§ **The data**
[Start of Attachment]
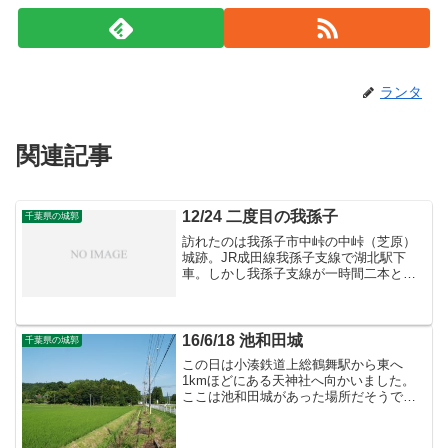
ランタ
関連記事
12/24 二度目の我孫子
千葉県の城郭
訪れたのは我孫子市中峠の中峠（芝原）
城跡。JR成田線我孫子支線で湖北駅下
車。しかし我孫子支線が一時間二本とは
思いませんでした・・・とりあえず駅か
ら北へ2、30分ほど歩けば城跡付近へ到着
です。 城跡の南側は現在宅地化が進ん
で、二の郭、三の郭は...
16/6/18 池和田城
千葉県の城郭
この日は小湊鉄道上総鶴舞駅から東へ
1kmほどにある天神社へ向かいました。
ここは池和田城があった場所だそうで
す。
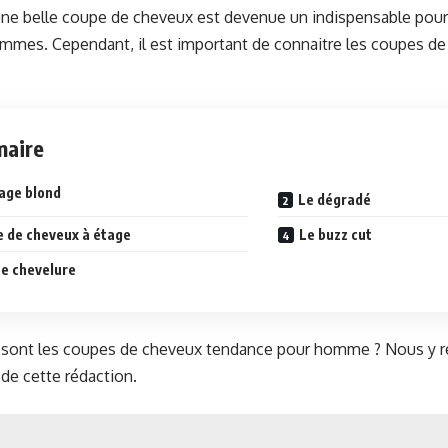
une belle coupe de cheveux est devenue un indispensable pour p
mmes. Cependant, il est important de connaitre les coupes de
aire
age blond
Le dégradé
e de cheveux à étage
Le buzz cut
ue chevelure
es sont les coupes de cheveux tendance pour homme ? Nous y 
 de cette rédaction.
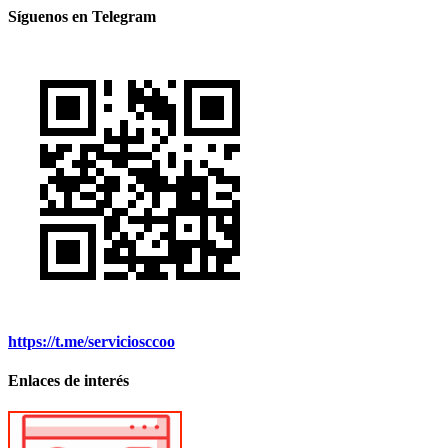
Síguenos en Telegram
https://t.me/serviciosccoo
Enlaces de interés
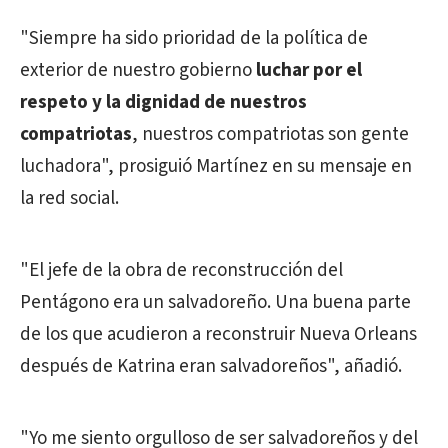
"Siempre ha sido prioridad de la política de
exterior de nuestro gobierno
luchar por el
respeto y la dignidad de nuestros
compatriotas
, nuestros compatriotas son gente
luchadora", prosiguió Martínez en su mensaje en
la red social.
"El jefe de la obra de reconstrucción del
Pentágono era un salvadoreño. Una buena parte
de los que acudieron a reconstruir Nueva Orleans
después de Katrina eran salvadoreños", añadió.
"Yo me siento orgulloso de ser salvadoreños y del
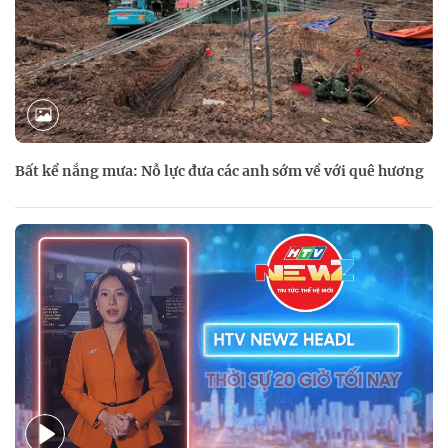
Bất kể nắng mưa: Nỗ lực đưa các anh sớm về với quê hương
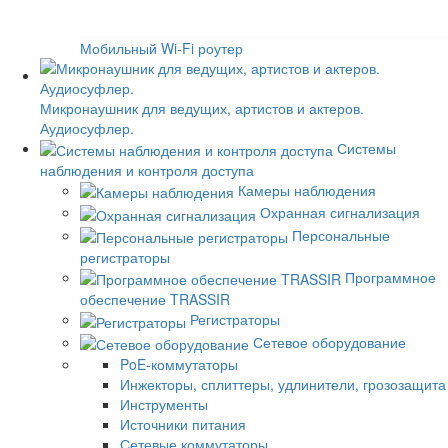
Мобильный Wi-Fi роутер
Микронаушник для ведущих, артистов и актеров.
Аудиосуфлер.
Системы
наблюдения и контроля доступа
Камеры наблюдения
Охранная сигнализация
Персональные
регистраторы
Программное
обеспечение TRASSIR
Регистраторы
Сетевое оборудование
PoE-коммутаторы
Инжекторы, сплиттеры, удлинители, грозозащита
Инструменты
Источники питания
Сетевые коммутаторы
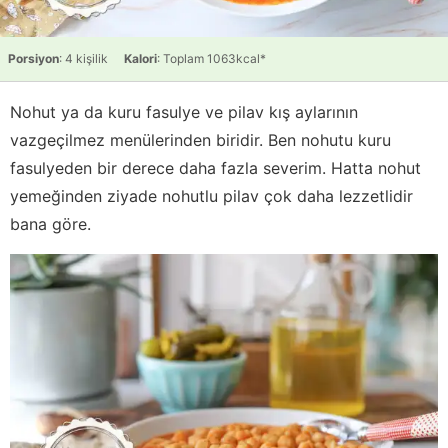
Porsiyon
: 4 kişilik
Kalori
: Toplam 1063kcal*
Nohut ya da kuru fasulye ve pilav kış aylarının
vazgeçilmez menülerinden biridir. Ben nohutu kuru
fasulyeden bir derece daha fazla severim. Hatta nohut
yemeğinden ziyade nohutlu pilav çok daha lezzetlidir
bana göre.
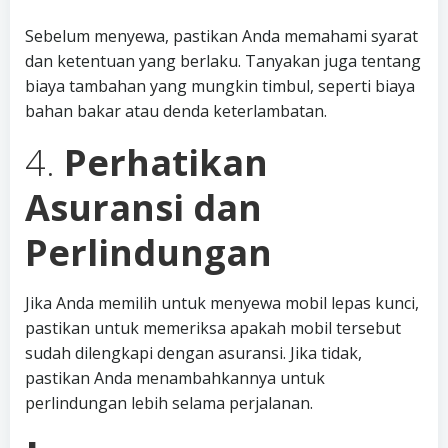
Sebelum menyewa, pastikan Anda memahami syarat
dan ketentuan yang berlaku. Tanyakan juga tentang
biaya tambahan yang mungkin timbul, seperti biaya
bahan bakar atau denda keterlambatan.
4.
Perhatikan
Asuransi dan
Perlindungan
Jika Anda memilih untuk menyewa mobil lepas kunci,
pastikan untuk memeriksa apakah mobil tersebut
sudah dilengkapi dengan asuransi. Jika tidak,
pastikan Anda menambahkannya untuk
perlindungan lebih selama perjalanan.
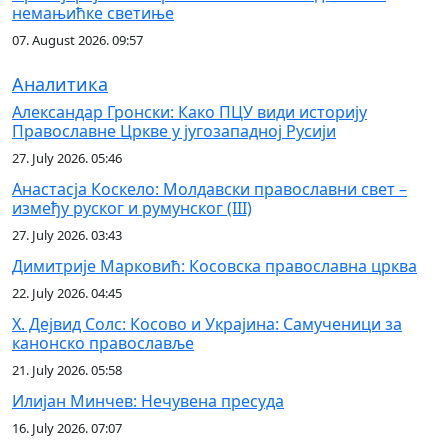
немањићке светиње
07. August 2026. 09:57
Аналитика
Александар Гронски: Како ПЦУ види историју
Православне Цркве у југозападној Русији
27. July 2026. 05:46
Анастасја Коскело: Молдавски православни свет –
између руског и румунског (III)
27. July 2026. 03:43
Димитрије Марковић: Косовска православна црква
22. July 2026. 04:45
Х. Дејвид Солс: Косово и Украјина: Самученици за
канонско православље
21. July 2026. 05:58
Илијан Минчев: Нечувена пресуда
16. July 2026. 07:07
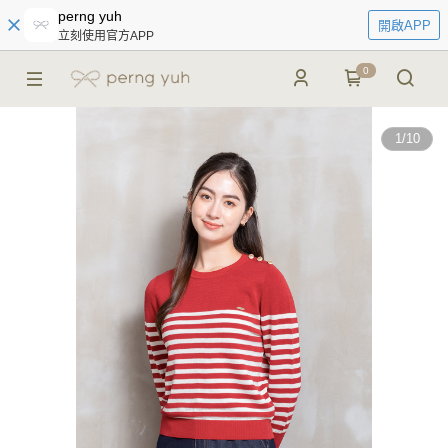
perng yuh
開啟APP
立刻使用官方APP
0
1
/
10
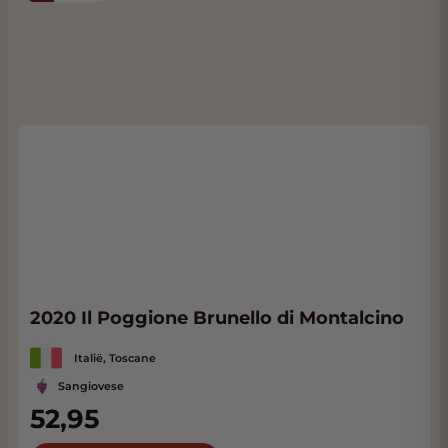
2020 Il Poggione Brunello di Montalcino
Italië, Toscane
Sangiovese
52,95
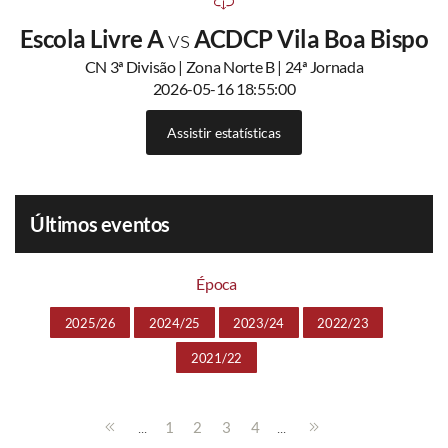
Escola Livre A
vs
ACDCP Vila Boa Bispo
CN 3ª Divisão | Zona Norte B | 24ª Jornada
2026-05-16 18:55:00
Assistir estatísticas
Últimos eventos
Época
2025/26
2024/25
2023/24
2022/23
2021/22
...
...
1
2
3
4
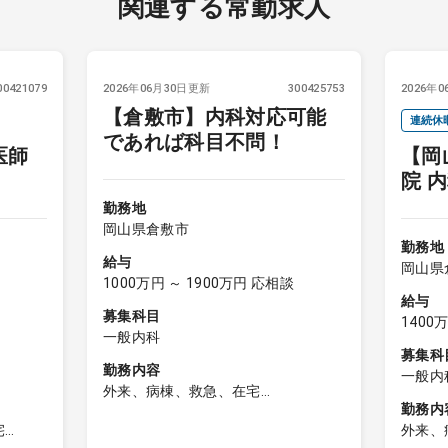
関連する常勤求人
00421079
2026年06月30日更新
300425753
2026年
【倉敷市】内科対応可能
連続休
であれば科目不問！
医師
【岡
院
勤務地
岡山県倉敷市
勤務地
給与
岡山
1000万円 ～ 1900万円 応相談
給与
募集科目
1400
一般内科
募集科
勤務内容
一般内
外来、病棟、救急、在宅
科、循
勤務内
・病棟管理
宅
外来、
担当病棟 ：一般病棟、療養病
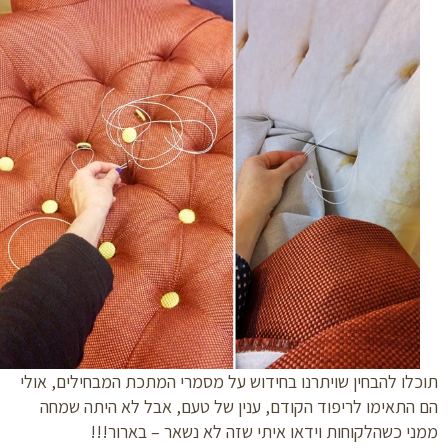
לו להבחין שויתרנו בחידוש על מסמרי המתכת המבחילים, אולי
התאימו לריפוד הקודם, ענין של טעם, אבל לא היתה שמחה
י כשהלקוחות וידאו איתי שזה לא נשאר – בארור!!!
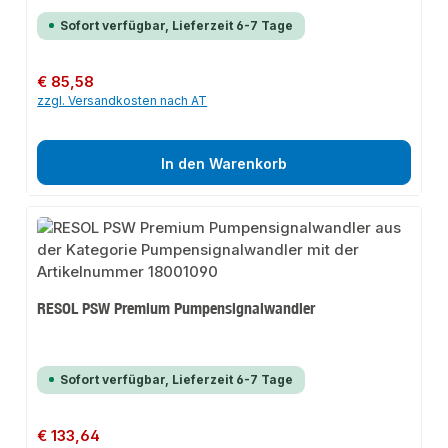
Sofort verfügbar, Lieferzeit 6-7 Tage
Regulärer Preis:
€ 85,58
zzgl. Versandkosten nach AT
In den Warenkorb
RESOL PSW Premium Pumpensignalwandler
Sofort verfügbar, Lieferzeit 6-7 Tage
Regulärer Preis:
€ 133,64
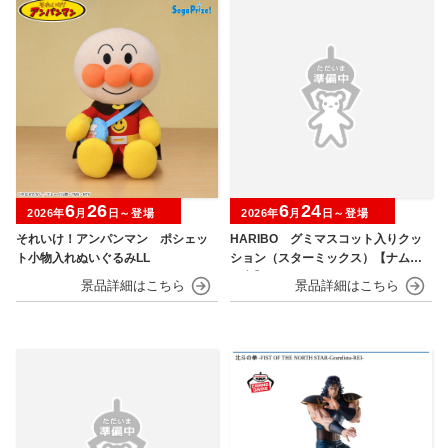
6
26
6
24
2026年
月
日～登場
2026年
月
日～登場
それいけ！アンパンマン ポシェッ
HARIBO グミマスコット入りクッ
ト小物入れぬいぐるみLL
ション（スターミックス）【ナムコ
限定】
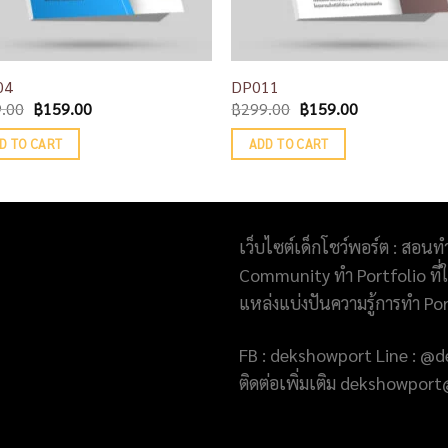
04
DP011
.00
฿
159.00
฿
299.00
฿
159.00
D TO CART
ADD TO CART
เว็บไซต์เด็กโชว์พอร์ต : สอนท
Community ทำ Portfolio ที่ให
แหล่งแบ่งปันความรู้การทำ Po
FB : dekshowport Line : 
ติดต่อเพิ่มเติม dekshowpo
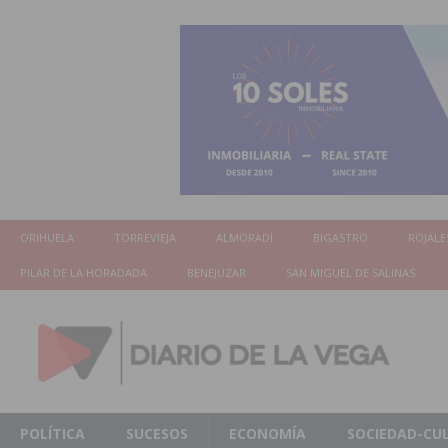
ORIHUELA
TORREVIEJA
ALMORADÍ
BIGASTRO
ROJALE
PILAR DE LA HORADADA
BENEJUZAR
SAN MIGUEL DE SALINAS
POLÍTICA
SUCESOS
ECONOMÍA
SOCIEDAD-CU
[End of Attachment]
§ **Problem to solve**
Drop the pictures; return the lines above from the line containing "27. July 2026. 03:43" to the line containing "RESOL PSW Premium Pumpensignalwandler", both included, exactly.

§ **Output for this exercise**
27. July 2026. 03:43
Димитрије Марковић: Косовска православна црква
22. July 2026. 04:45
Х. Дејвид Солс: Косово и Украјина: Самученици за
канонско православље
21. July 2026. 05:58
Илијан Минчев: Нечувена пресуда
16. July 2026. 07:07
perng yuh
開啟APP
立刻使用官方APP
0
1
/
10
2020 Il Poggione Brunello di Montalcino
Italië, Toscane
Sangiovese
52,95
Escola Livre A
vs
ACDCP Vila Boa Bispo
CN 3ª Divisão | Zona Norte B | 24ª Jornada
2026-05-16 18:55:00
Assistir estatísticas
Últimos eventos
Época
2025/26
2024/25
2023/24
2022/23
2021/22
...
...
1
2
3
4
関連する常勤求人
00421079
2026年06月30日更新
300425753
2026年
【倉敷市】内科対応可能
連続休
であれば科目不問！
医師
【岡
院
勤務地
岡山県倉敷市
勤務地
給与
岡山
1000万円 ～ 1900万円 応相談
給与
募集科目
1400
一般内科
募集科
勤務内容
一般内
外来、病棟、救急、在宅
科、循
勤務内
・病棟管理
宅
外来、
担当病棟 ：一般病棟、療養病
לו להבחין שויתרנו בחידוש על מסמרי המתכת המבחילים, אולי
התאימו לריפוד הקודם, ענין של טעם, אבל לא היתה שמחה
י כשהלקוחות וידאו איתי שזה לא נשאר – בארור!!!
Sofort verfügbar, Lieferzeit 6-7 Tage
Regulärer Preis:
€ 85,58
zzgl. Versandkosten nach AT
In den Warenkorb
RESOL PSW Premium Pumpensignalwandler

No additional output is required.